More memory, bigger screen, touch input, different operating system, more speed, better graphics—what improvements would make for a laptop/notebook model that would make us want to replace the one we have right now? Was the notebook of your dreams unveiled at CES (Consumer Electronics Show, in Vegas) a couple weeks ago?
The single feature that would be most tempting to me would be Intel’s new Sandy Bridge platform and latest Core CPUs. (Just in case there are any users out there who are on the same newbie wavelength as a participant in a computer beginners class I was teaching a while back, I’ll clarify that CPU stands for Central Processing Unit, not “Certified Public, uh…” But she was a bookkeeper, after all.
Sandy Bridge is what Intel code named the latest permutation of the platform-bar-raising line, some members of which were released last year. Apple has not copyrighted the letter i, so far, and these Intel chips have a nomenclature that follows a Core i3 and i5 and i7… pattern.
Intel says second generation Core processors are based on a new 32nm micro-architecture. They are more energy efficient, and have better graphics and 3D performance than their predecessors.
Exciting graphics to go, in a laptop? The performance we used to think we had to have a desktop, or rather a workstation, to get—and then some? And 3D? This is in the CPU itself, with no need for a separate graphics processor? Yum!
And Turbo Boost 2.0, the latest version of the technology that “overclocks” each core? Turbo Boost sounds like a buzz phrase to promote something without conveying any information concerning its nature, except that it is speed-related.

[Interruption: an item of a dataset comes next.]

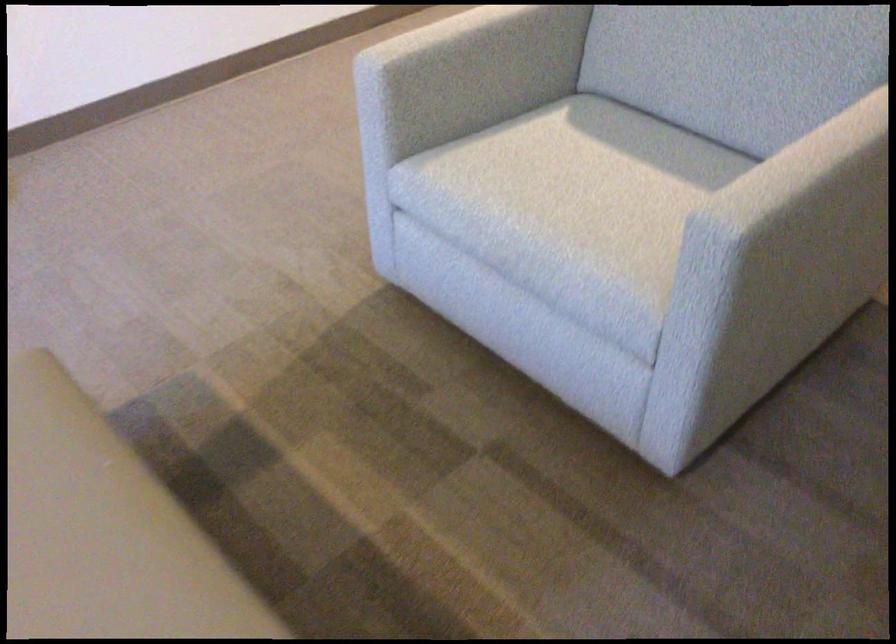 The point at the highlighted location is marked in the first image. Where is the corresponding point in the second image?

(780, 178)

The test lab results Intel offers claim “content creation up to 42 percent faster and gaming up to 50 percent faster.” (Actually Turbo Boost 2.0 speeds up and slows down the processor, so as to improve energy efficiency. Features with similar names and comparable effects have been found in vehicle transmissions, from way back.)
Gamers, game designers, music lovers and musicians are licking their lips. Animations. Streaming media uploads and downloads. Grabbing and editing tracks in real time, and all this while balancing the thermal headroom.
Laptops have used integrated graphics for a long time, to pack more into smaller or thinner form factors. But most integrated graphics tended to be pallid and sluggish, and unable to handle 3D games well enough for enthusiasts.
The new i3, i5, i7 processors in laptops now available are quad-core. Later this year dual-core second gen Core processor models will make their appearance. Some 500 new PC models will utilize Sandy Bridge’s new architecture, Intel claims.
Quick Sync Video will accelerate encoding and decoding, and translating, of video formats. (Look for new “codecs,” the term that is an elision, or a Reese’s cup collision, of code and decode.)
Intel Wireless Display 2.0, dubbed WiDi 2.0, wirelessly directs content to large-screen HDTVs at 1080 hi-def pixels per inch.
Then there’s Intel Insider. I suppose they couldn’t call it Hollywood Insider because that name is taken—but this Sandy Bridge feature provides direct access to movies that couldn’t be viewed on PCs in hi-def, before.
A NetGear receiver box would be needed, to handle the video output from the computer to the TV or whatever device is the target.
Last year’s gee-whiz-golly WiDi 1.0 was exciting as a first-of-kind, but it couldn’t function as a real-time secondary monitor, due to signal delay. Also, it couldn’t play back protected DVD or Blu-ray content.
Since then, Intel has made some deals that enable use of certain protected content, including new Hollywood releases in the golly-whiz-gee formats.
Intel Insider (Oh, clever. From the company’s label slogan, “Intel Inside,” get it?) provides a secure path for digital content and supports HDCP 2.
Is your new-laptop lust unbearable yet? Will you pop for a new one with Sandy Bridge’s latest innovations? Will you dump your desktop in favor of a laptop with a faster, multi-core, feature-richer processor?